Jeanie, having been in similar circumstances with cats and horses, my first statement is: Stop beating yourself up. If you’d actually KNOWN something was wrong, i’m sure you’d have rushed to do everything you could to make things better.
from my side: one kitty who’d had eating problems for ages, but comments to vet about recurring vomiting were routinely shrugged off; one kitty-gone-blind who became self-destructive after being moved into a brand new house; one greatly-beloved horse who had a respiratory obstruction surgery discouraged by one vet (lazy bastard!) because it was “too risky” and the horse was “too old” (whereas a year later a better veterinary center said they did the same surgery twice a month and when did i want to schedule him?); one very aged pony who contracted West Nile Virus.
…
every one of them, i sat and pummeled myself for not taking better care of things; not noticing something was wrong sooner; not arguing harder with the doctors; just not being able to make everything all better for them.

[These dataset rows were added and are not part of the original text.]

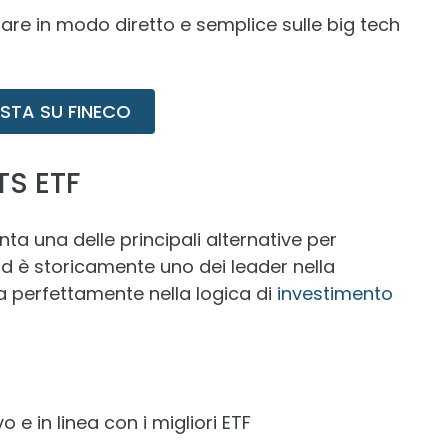
tare in modo diretto e semplice sulle big tech
STA SU FINECO
TS ETF
ta una delle principali alternative per
d è storicamente uno dei leader nella
a perfettamente nella logica di
investimento
 e in linea con i migliori ETF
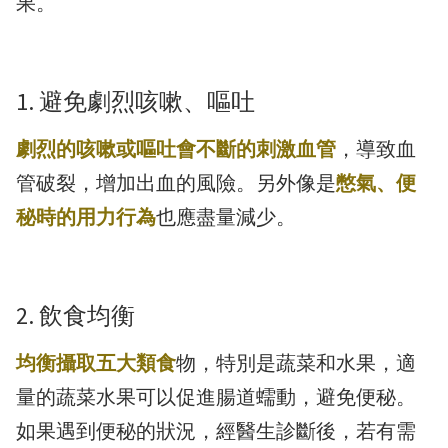
果。
1. 避免劇烈咳嗽、嘔吐
劇烈的咳嗽或嘔吐會不斷的刺激血管
，導致血
管破裂，增加出血的風險。另外像是
憋氣、便
秘時的用力行為
也應盡量減少。
2. 飲食均衡
均衡攝取五大類食
物，特別是蔬菜和水果，適
量的蔬菜水果可以促進腸道蠕動，避免便秘。
如果遇到便秘的狀況，經醫生診斷後，若有需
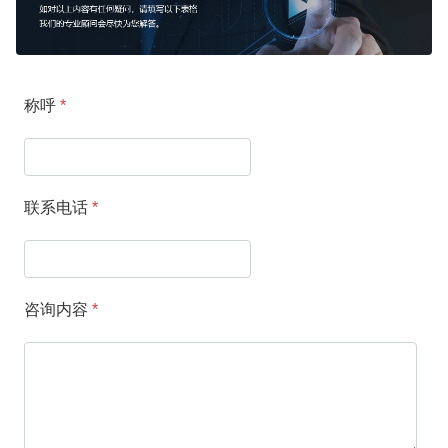
称呼
*
联系电话
*
咨询内容
*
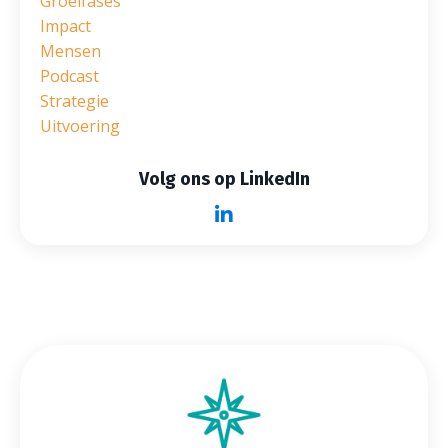
Groeifases
Impact
Mensen
Podcast
Strategie
Uitvoering
Volg ons op LinkedIn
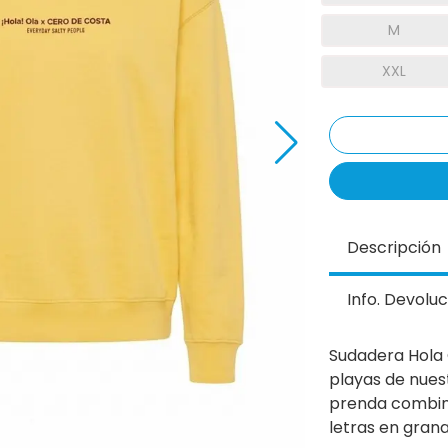
M
XXL
Descripción
Info. Devoluc
Sudadera Hola 
playas de nuest
prenda combina
letras en grana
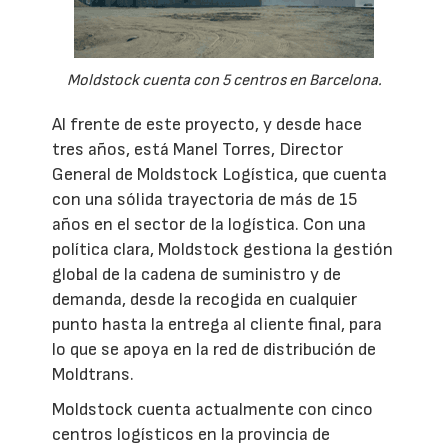
Moldstock cuenta con 5 centros en Barcelona.
Al frente de este proyecto, y desde hace
tres años, está Manel Torres, Director
General de Moldstock Logística, que cuenta
con una sólida trayectoria de más de 15
años en el sector de la logística. Con una
política clara, Moldstock gestiona la gestión
global de la cadena de suministro y de
demanda, desde la recogida en cualquier
punto hasta la entrega al cliente final, para
lo que se apoya en la red de distribución de
Moldtrans.
Moldstock cuenta actualmente con cinco
centros logísticos en la provincia de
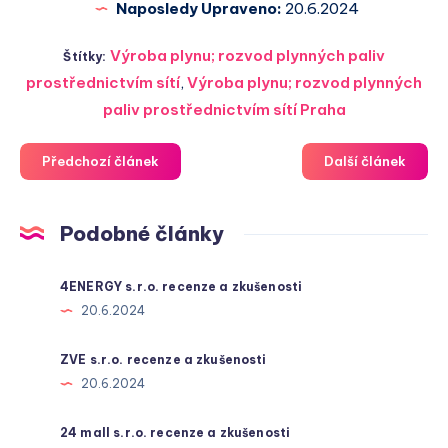
Naposledy Upraveno:
20.6.2024
Výroba plynu; rozvod plynných paliv
Štítky:
prostřednictvím sítí
,
Výroba plynu; rozvod plynných
paliv prostřednictvím sítí Praha
Předchozí článek
Další článek
Podobné články
4ENERGY s.r.o. recenze a zkušenosti
20.6.2024
ZVE s.r.o. recenze a zkušenosti
20.6.2024
24 mall s.r.o. recenze a zkušenosti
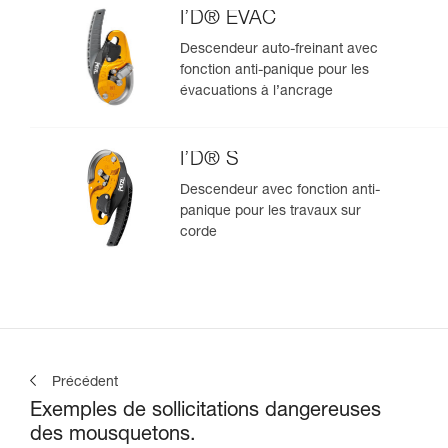
I’D® EVAC
Descendeur auto-freinant avec
fonction anti-panique pour les
évacuations à l’ancrage
I’D® S
Descendeur avec fonction anti-
panique pour les travaux sur
corde
Précédent
Exemples de sollicitations dangereuses
des mousquetons.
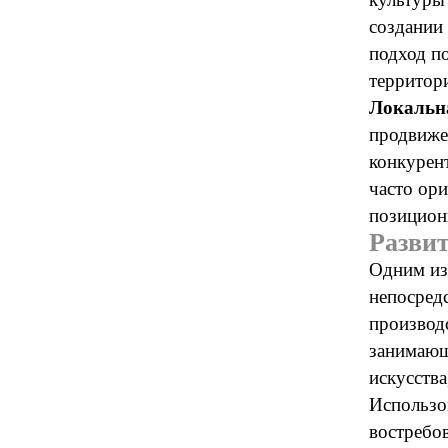
создании
подход п
территор
Локальн
продвиже
конкурент
часто ор
позицион
Разви
Одним из 
непосредс
производ
занимающ
искусства
Использо
востребов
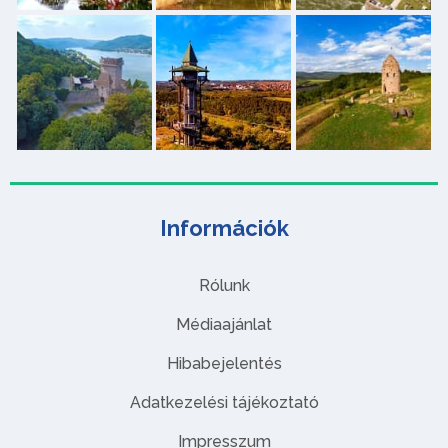
Információk
Rólunk
Médiaajánlat
Hibabejelentés
Adatkezelési tájékoztató
Impresszum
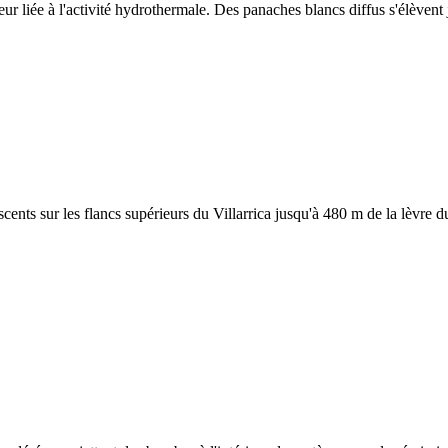
eur liée à l'activité hydrothermale. Des panaches blancs diffus s'élèven
ts sur les flancs supérieurs du Villarrica jusqu'à 480 m de la lèvre du 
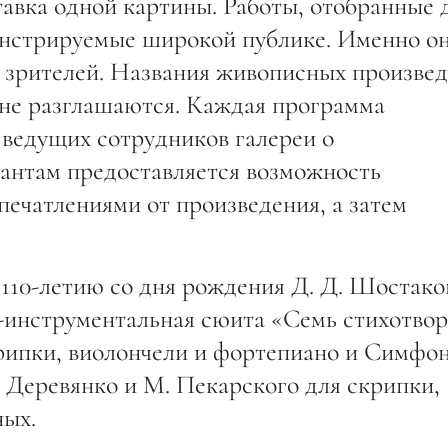
авка одной картины. Работы, отобранные 
монстрируемые широкой публике. Именно о
и зрителей. Названия живописных произве
 не разглашаются. Каждая программа
з ведущих сотрудников галереи о
антам предоставляется возможность
печатлениями от произведения, а затем
110-летию со дня рождения Д. Д. Шостако
-инструментальная сюита «Семь стихотво
крипки, виолончели и фортепиано и Симфо
 Деревянко и М. Пекарского для скрипки,
ных.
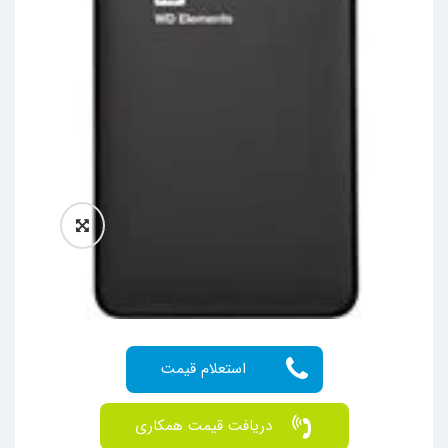
دریافت قیمت همکاری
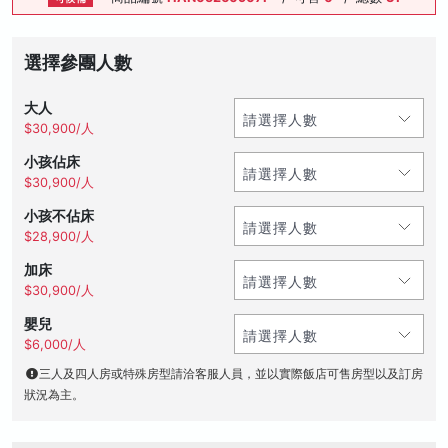
選擇參團人數
大人
$30,900/人
小孩佔床
$30,900/人
小孩不佔床
$28,900/人
加床
$30,900/人
嬰兒
$6,000/人
三人及四人房或特殊房型請洽客服人員，並以實際飯店可售房型以及訂房
狀況為主。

but it wasn’t that i didn’t care. i cared so much. so very, very much. so much i’m sniffling even now, just remembering. but i had to face the fact eventually, for each of them, that life wasn’t what it had been, and wasn’t ever going to be that way again. the only one who died “naturally” was the kitty with the food problems. she died at the vet’s home; he’d taken her with him to keep an eye on her overnight while she was (finally) being seriously treated after getting thinner and weak.
the others… i had to make the hard decision that their lives were only going to degrade into continuous suffering if i didn’t step in for them. other kitty shouldn’t have to be continually treated for self-inflicted clawings on her head. my horse shouldn’t have to collapse in acute respiratory distress whenever the temperature got to be 50 degrees or more. my pony shouldn’t have to stagger, trying to keep his balance and remain on his feet, and STILL face a prospect of near-certain permanent neurological damage if he did manage to survive the viral infection.
it sucked.
it sucked so bad.
but it would suck as bad, or more, if all i could do is watch them continue to live in pain, or fear, or constant bewilderment as to why they couldn’t live like they used to.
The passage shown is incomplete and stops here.